◆ **WHAT YOU NEED TO DO**
Could you give the listing again exactly, without its pictures?

◆ **EXCERPTED DATA**

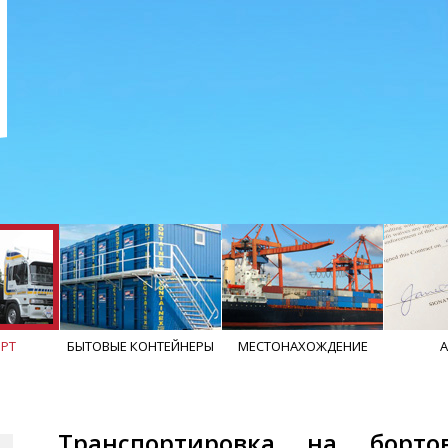
РТ
БЫТОВЫЕ КОНТЕЙНЕРЫ
MЕСТОНАХОЖДЕНИЕ
Транспортировка на борто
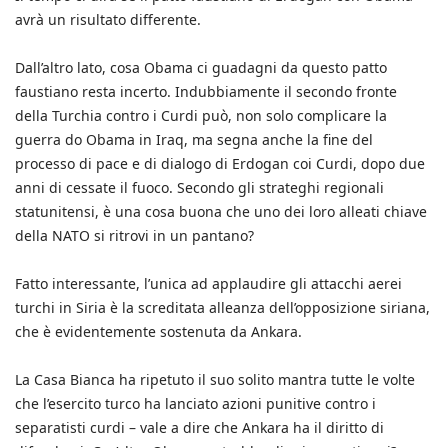
avrà un risultato differente.
Dall’altro lato, cosa Obama ci guadagni da questo patto
faustiano resta incerto. Indubbiamente il secondo fronte
della Turchia contro i Curdi può, non solo complicare la
guerra do Obama in Iraq, ma segna anche la fine del
processo di pace e di dialogo di Erdogan coi Curdi, dopo due
anni di cessate il fuoco. Secondo gli strateghi regionali
statunitensi, è una cosa buona che uno dei loro alleati chiave
della NATO si ritrovi in un pantano?
Fatto interessante, l’unica ad applaudire gli attacchi aerei
turchi in Siria è la screditata alleanza dell’opposizione siriana,
che è evidentemente sostenuta da Ankara.
La Casa Bianca ha ripetuto il suo solito mantra tutte le volte
che l’esercito turco ha lanciato azioni punitive contro i
separatisti curdi – vale a dire che Ankara ha il diritto di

◆ **SOLUTION FOR THIS PROBLEM**
РТ
БЫТОВЫЕ КОНТЕЙНЕРЫ
MЕСТОНАХОЖДЕНИЕ
Транспортировка на борто
avrà un risultato differente.
Dall’altro lato, cosa Obama ci guadagni da questo patto
faustiano resta incerto. Indubbiamente il secondo fronte
della Turchia contro i Curdi può, non solo complicare la
guerra do Obama in Iraq, ma segna anche la fine del
processo di pace e di dialogo di Erdogan coi Curdi, dopo due
anni di cessate il fuoco. Secondo gli strateghi regionali
statunitensi, è una cosa buona che uno dei loro alleati chiave
della NATO si ritrovi in un pantano?
Fatto interessante, l’unica ad applaudire gli attacchi aerei
turchi in Siria è la screditata alleanza dell’opposizione siriana,
che è evidentemente sostenuta da Ankara.
La Casa Bianca ha ripetuto il suo solito mantra tutte le volte
che l’esercito turco ha lanciato azioni punitive contro i
separatisti curdi – vale a dire che Ankara ha il diritto di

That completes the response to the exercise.